Substancialismo (Dualismo; Natureza Tríplice)


No contexto do problema corpo-mente, o termo substancialismo indica que o espirito (ou alma) do homem é uma substância transcendental que não pertence a este mundo material. Teria tido a alma uma existência anterior, em alguma esfera celestial (conforme se vê na teologia da Igreja Ortodoxa Oriental, que acompanha as ideias dos pais gregos da Igreja), ou, então, sem essa condição, pelo menos tem um destino transcendental. Em consequência, de acordo com esse ponto de vista, o homem, na verdade, é um estrangeiro e peregrino neste mundo, um cidadão da pátria celestial, que cumpre um propósito em um mundo estranho. Nas páginas do Novo Testamento, trechos como Colossenses 1:13 e Hebreus 11:13-16 empregam esse tipo de linguagem. Ademais, a ideia inteira da redenção humana é que a alma, cativa em um mundo de iniquidade, de trevas, de materialidade e de temporalidade, é libertada, recebendo, então, a cidadania nos mundos eternos da luz.
Substancialismo Dualista (dicotomia). O homem é composto de duas substânciás diferentes: a material (o corpo físico) e a imaterial (espirito-alma). Essa substância imaterial também pode ser expressa como mente-alma ou mente-espirito. A alma pode também ser usada em contraste com o espirito. Nesse caso, a alma refere-se aos atributos intelectuais e emocionais do espirito imaterial. Porém, alma e espirito não devem ser considerados substâncias distintas. O substancialismo dualista pode ser identificado ao interacionismo se este último disser que a alma teve e/ou terá um destino transcendental. No entanto, o interacionismo contrasta com o interacionismo naturalista. No substancialismo dualista, o espírito pode ser concebido como um produto da evolução, se o mesmo disser que o espirito veio à existência mediante um processo evolutivo, mas devido à vontade de Deus, que teria usado a evolução com esse propósito, e que, subsequentemente, a alma assim produzida tem um destino transcendental. Porém, não é comum o substancialismo manifestar-se desse modo. No entanto, essa posição é teoricamente possível, sem que o conceito sofra violência.

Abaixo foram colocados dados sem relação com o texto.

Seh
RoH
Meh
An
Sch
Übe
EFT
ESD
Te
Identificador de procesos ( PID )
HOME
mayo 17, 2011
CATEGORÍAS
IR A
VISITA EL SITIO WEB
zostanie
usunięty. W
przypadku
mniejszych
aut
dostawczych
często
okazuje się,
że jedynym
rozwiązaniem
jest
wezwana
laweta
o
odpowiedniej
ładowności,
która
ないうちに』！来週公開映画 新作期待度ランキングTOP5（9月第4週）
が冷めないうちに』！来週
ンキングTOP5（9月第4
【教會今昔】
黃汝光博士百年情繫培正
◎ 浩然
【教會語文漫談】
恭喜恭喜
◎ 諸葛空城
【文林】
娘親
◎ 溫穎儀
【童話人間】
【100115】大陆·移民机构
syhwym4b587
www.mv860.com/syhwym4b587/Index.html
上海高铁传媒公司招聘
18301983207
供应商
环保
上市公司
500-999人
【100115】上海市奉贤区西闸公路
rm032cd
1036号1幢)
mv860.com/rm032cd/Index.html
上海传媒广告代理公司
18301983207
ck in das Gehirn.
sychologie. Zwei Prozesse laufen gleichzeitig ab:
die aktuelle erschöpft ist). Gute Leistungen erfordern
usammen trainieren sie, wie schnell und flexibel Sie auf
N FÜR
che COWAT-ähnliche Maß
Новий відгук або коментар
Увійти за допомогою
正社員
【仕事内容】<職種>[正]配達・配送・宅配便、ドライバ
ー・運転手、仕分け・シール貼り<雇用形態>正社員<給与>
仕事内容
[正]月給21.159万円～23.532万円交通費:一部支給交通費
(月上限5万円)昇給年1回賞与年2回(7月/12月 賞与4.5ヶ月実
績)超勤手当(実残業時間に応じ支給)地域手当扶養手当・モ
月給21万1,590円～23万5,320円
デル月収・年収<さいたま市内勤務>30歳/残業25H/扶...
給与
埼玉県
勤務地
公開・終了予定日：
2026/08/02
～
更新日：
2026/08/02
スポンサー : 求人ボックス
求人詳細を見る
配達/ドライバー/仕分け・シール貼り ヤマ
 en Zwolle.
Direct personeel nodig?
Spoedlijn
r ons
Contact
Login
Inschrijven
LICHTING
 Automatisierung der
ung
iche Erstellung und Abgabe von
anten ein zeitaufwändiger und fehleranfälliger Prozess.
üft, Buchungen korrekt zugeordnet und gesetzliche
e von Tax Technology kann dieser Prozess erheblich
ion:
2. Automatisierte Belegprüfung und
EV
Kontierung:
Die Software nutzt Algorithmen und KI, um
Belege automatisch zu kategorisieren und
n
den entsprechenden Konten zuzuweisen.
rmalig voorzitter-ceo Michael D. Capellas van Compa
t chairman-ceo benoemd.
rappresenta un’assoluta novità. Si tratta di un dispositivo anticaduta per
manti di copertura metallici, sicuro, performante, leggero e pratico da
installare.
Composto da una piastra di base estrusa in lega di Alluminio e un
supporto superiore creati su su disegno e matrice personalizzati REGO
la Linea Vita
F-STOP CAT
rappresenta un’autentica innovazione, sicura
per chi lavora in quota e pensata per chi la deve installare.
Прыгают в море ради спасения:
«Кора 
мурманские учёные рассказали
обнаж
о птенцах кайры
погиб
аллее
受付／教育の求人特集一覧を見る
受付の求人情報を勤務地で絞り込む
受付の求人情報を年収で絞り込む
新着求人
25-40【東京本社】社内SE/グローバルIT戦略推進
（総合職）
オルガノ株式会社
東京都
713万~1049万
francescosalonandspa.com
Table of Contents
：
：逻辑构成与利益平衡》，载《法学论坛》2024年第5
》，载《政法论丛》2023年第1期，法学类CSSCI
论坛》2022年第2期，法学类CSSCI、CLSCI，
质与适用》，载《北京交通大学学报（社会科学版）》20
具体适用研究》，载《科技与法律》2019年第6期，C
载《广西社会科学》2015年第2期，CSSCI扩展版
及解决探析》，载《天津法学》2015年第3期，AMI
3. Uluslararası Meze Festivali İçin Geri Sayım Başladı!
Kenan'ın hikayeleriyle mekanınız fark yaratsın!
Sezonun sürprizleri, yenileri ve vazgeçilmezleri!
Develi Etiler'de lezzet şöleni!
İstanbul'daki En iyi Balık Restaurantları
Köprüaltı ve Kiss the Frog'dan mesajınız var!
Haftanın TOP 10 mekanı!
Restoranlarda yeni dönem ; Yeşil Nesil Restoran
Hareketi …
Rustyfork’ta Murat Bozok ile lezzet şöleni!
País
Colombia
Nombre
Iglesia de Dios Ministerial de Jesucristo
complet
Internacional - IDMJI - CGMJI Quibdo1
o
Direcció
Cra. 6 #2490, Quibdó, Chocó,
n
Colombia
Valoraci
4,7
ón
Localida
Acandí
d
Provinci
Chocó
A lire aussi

Substancialismo Platônico; Uma Explicação Triplice.
Platão dividiu a personalidade humana em três segmentos: a vegetal (o corpo); a animada (aparente­mente, um atributo da alma, mediante o qual ela exibe coragem e elevadas qualidades morais); a racional (o princípio espiritual que participa da nous, a Mente Divina). Ele aludia à alma como uma instância da nous (palavra grega que significa «mente»), mas que teria em si mesma o princípio eterno da vida, um princípio não-derivado, da mesma maneira que a Mente divina não é derivada. Isso significaria que a alma é eterna, ainda que se veja individualizada nas pessoas humanas. Em seus diálogos, intitulados República e Fedo, Platão salientou a alma como o princípio do automovimento, o que nos asseguraria a imortalidade da alma. Em contraste com a alma, a matéria teria movimentos derivados, e, assim, seria temporal. A ênfase sobre o automovimento da alma prossegue em sua obra Leis (26). Nesse contexto, o movimento é o princípio da vida, e não apenas algum movimento local, enten­damos bem. Todas as coisas, pois, estariam envolvidas em movimento. O crescimento físico, por exemplo, seria uma forma de movimento. O processo evolutivo dependeria do movimento. Uma das principais características do átomo seria o movimen­to. Essa força seria criativa e sustentadora, o próprio princípio da vida.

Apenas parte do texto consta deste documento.